Smart nanofluidic systems powered by DNA origami for targeted intracellular delivery: a newer approach

The convergence of DNA nanotechnology with nanofluidics has catalyzed a transformative shift in precision drug delivery. DNA origami, a self-assembled nanoscale architecture constructed via programmable base pairing, offers atomically precise control over size, shape, and function—making it an ideal scaffold for site-specific therapeutic cargo loading and release. When integrated into nanofluidic systems, these origami nanostructures form intelligent platforms capable of navigating biological barriers, sensing intracellular cues, and delivering payloads in a spatially and temporally controlled manner. This review explores the fabrication principles, design strategies, and intracellular trafficking mechanisms that underpin the efficacy of these smart nanofluidic DNA origami systems. We highlight key stimuli-responsive features such as pH-triggered unfolding, enzyme-cleavable hinges, redox-sensitive disassembly, and light-mediated gate release. Case studies from preclinical models demonstrate their superiority in overcoming drug resistance, enhancing tumor selectivity, and minimizing systemic toxicity compared to conventional nanocarriers. We also evaluate methods for surface modification, channel integration, and stimulus modulation using electron-beam lithography and soft lithography techniques.
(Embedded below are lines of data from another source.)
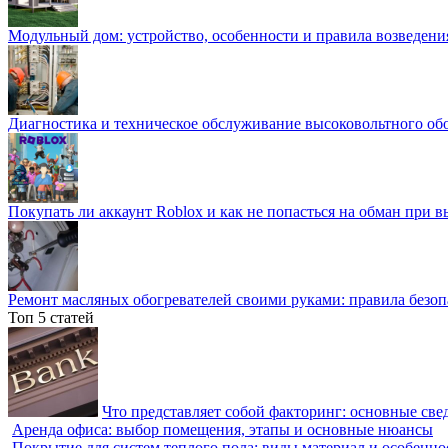
Модульный дом: устройство, особенности и правила возведени
Диагностика и техническое обслуживание высоковольтного об
Покупать ли аккаунт Roblox и как не попасться на обман при 
Ремонт масляных обогревателей своими руками: правила безоп
Топ 5 статей
Что представляет собой факторинг: основные све
Аренда офиса: выбор помещения, этапы и основные нюансы
Покрытие для систем теплого пола: виды материал и особенно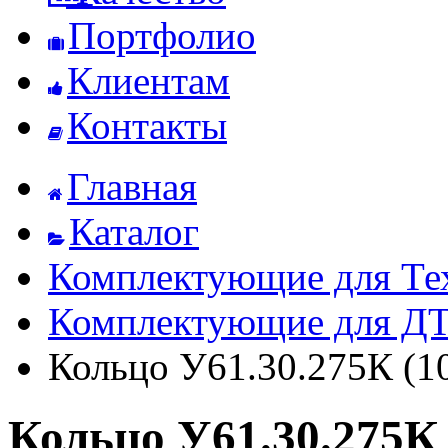
Портфолио
Клиентам
Контакты
Главная
Каталог
Комплектующие для Те
Комплектующие для Д
Кольцо У61.30.275К (10
Кольцо У61.30.275К 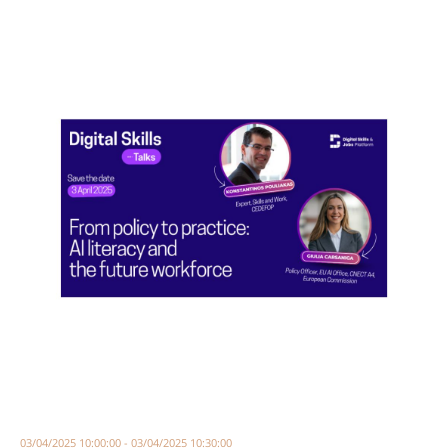
03/04/2025 10:00:00 - 03/04/2025 10:30:00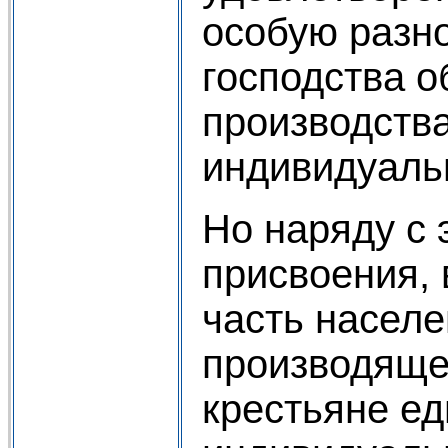
особую разн
господства о
производств
индивидуаль
Но наряду с
присвоения, 
часть населе
производяще
крестьяне ед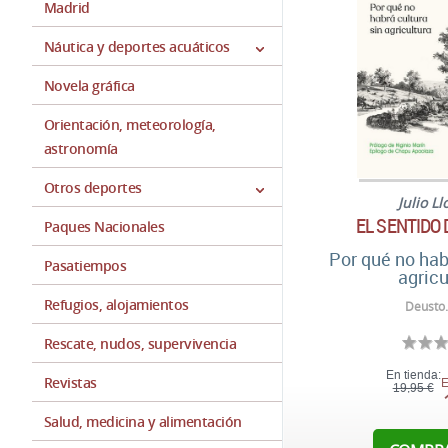
Madrid
Náutica y deportes acuáticos
Novela gráfica
Orientación, meteorología,
astronomía
Otros deportes
Julio Ll
EL SENTIDO
Paques Nacionales
Por qué no hab
Pasatiempos
agricu
Refugios, alojamientos
Deusto.
Rescate, nudos, supervivencia
En tienda:
Revistas
E
19,95 €
Salud, medicina y alimentación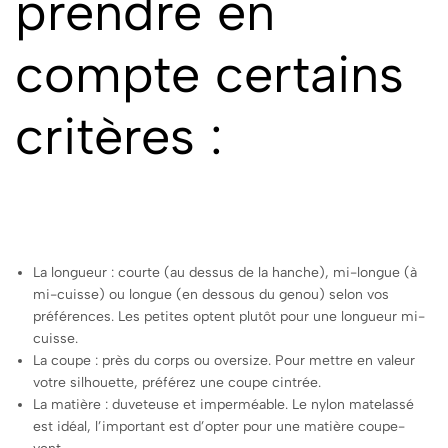
prendre en
compte certains
critères :
La longueur : courte (au dessus de la hanche), mi-longue (à
mi-cuisse) ou longue (en dessous du genou) selon vos
préférences. Les petites optent plutôt pour une longueur mi-
cuisse.
La coupe : près du corps ou oversize. Pour mettre en valeur
votre silhouette, préférez une coupe cintrée.
La matière : duveteuse et imperméable. Le nylon matelassé
est idéal, l’important est d’opter pour une matière coupe-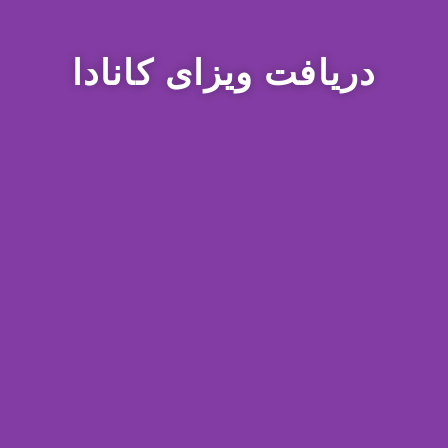
دریافت ویزای کانادا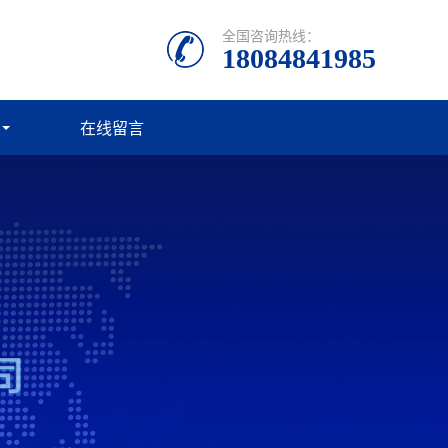
全国咨询热线：
18084841985
在线留言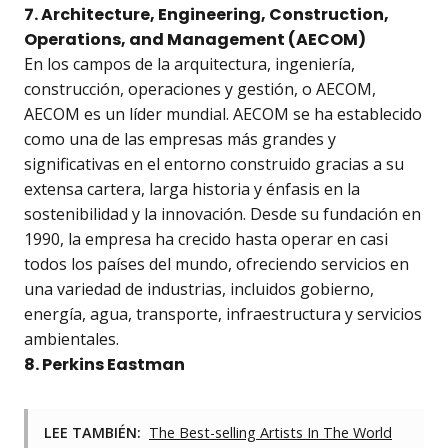
7. Architecture, Engineering, Construction,
Operations, and Management (AECOM)
En los campos de la arquitectura, ingeniería,
construcción, operaciones y gestión, o AECOM,
AECOM es un líder mundial. AECOM se ha establecido
como una de las empresas más grandes y
significativas en el entorno construido gracias a su
extensa cartera, larga historia y énfasis en la
sostenibilidad y la innovación. Desde su fundación en
1990, la empresa ha crecido hasta operar en casi
todos los países del mundo, ofreciendo servicios en
una variedad de industrias, incluidos gobierno,
energía, agua, transporte, infraestructura y servicios
ambientales.
8. Perkins Eastman
LEE TAMBIÉN:
The Best-selling Artists In The World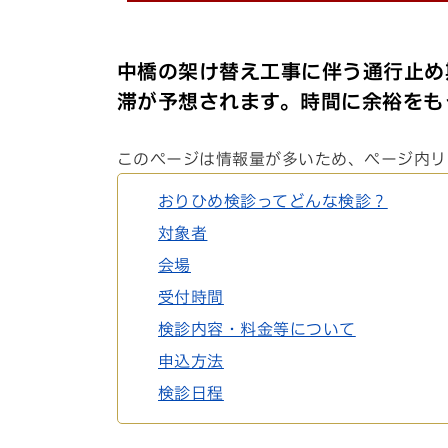
中橋の架け替え工事に伴う通行止め
滞が予想されます。時間に余裕をも
このページは情報量が多いため、ページ内リ
おりひめ検診ってどんな検診？
対象者
会場
受付時間
検診内容・料金等について
申込方法
検診日程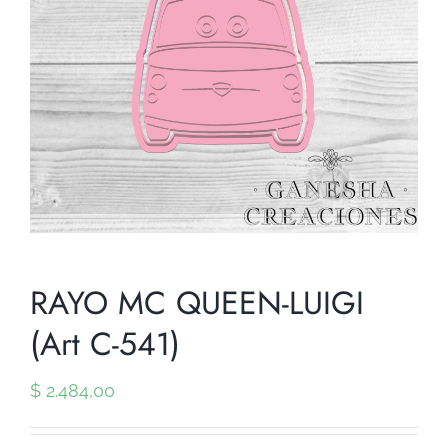
RAYO MC QUEEN-LUIGI
(Art C-541)
$
2.484,00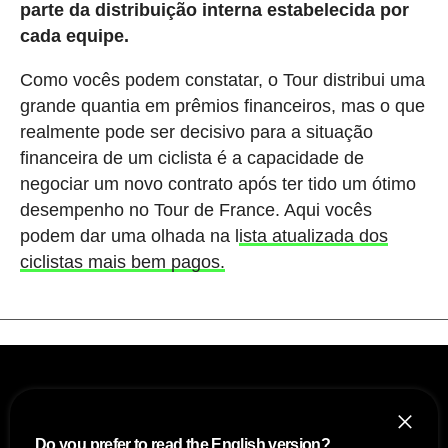
parte da distribuição interna estabelecida por
cada equipe.
Como vocês podem constatar, o Tour distribui uma
grande quantia em prêmios financeiros, mas o que
realmente pode ser decisivo para a situação
financeira de um ciclista é a capacidade de
negociar um novo contrato após ter tido um ótimo
desempenho no Tour de France. Aqui vocês
podem dar uma olhada na l
ista atualizada dos
ciclistas mais bem pagos.
Do you prefer to read the English version?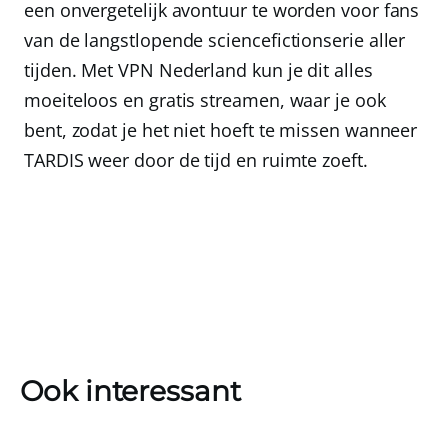
een onvergetelijk avontuur te worden voor fans
van de langstlopende sciencefictionserie aller
tijden.
Met
VPN Nederland
kun je dit alles
moeiteloos en gratis streamen, waar je ook
bent, zodat je het niet hoeft te missen wanneer
TARDIS weer door de tijd en ruimte zoeft.
Ook interessant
Additional biosafety and scalability challenges are discussed, alongside regulatory and immunogenicity considerations. The review concludes by outlining future directions involving AI-assisted DNA origami design, microfluidic diagnostics, and digital therapeutics. The synthesis of programmable nanocarriers with smart fluidic control represents a new frontier in targeted therapy, combining modularity, precision, and adaptability. As such, nanofluidic DNA origami systems hold immense promise for next-generation therapeutics in oncology, gene therapy, and personalized medicine, paving the way for dynamic and autonomous intracellular delivery platforms with real-world translational potential.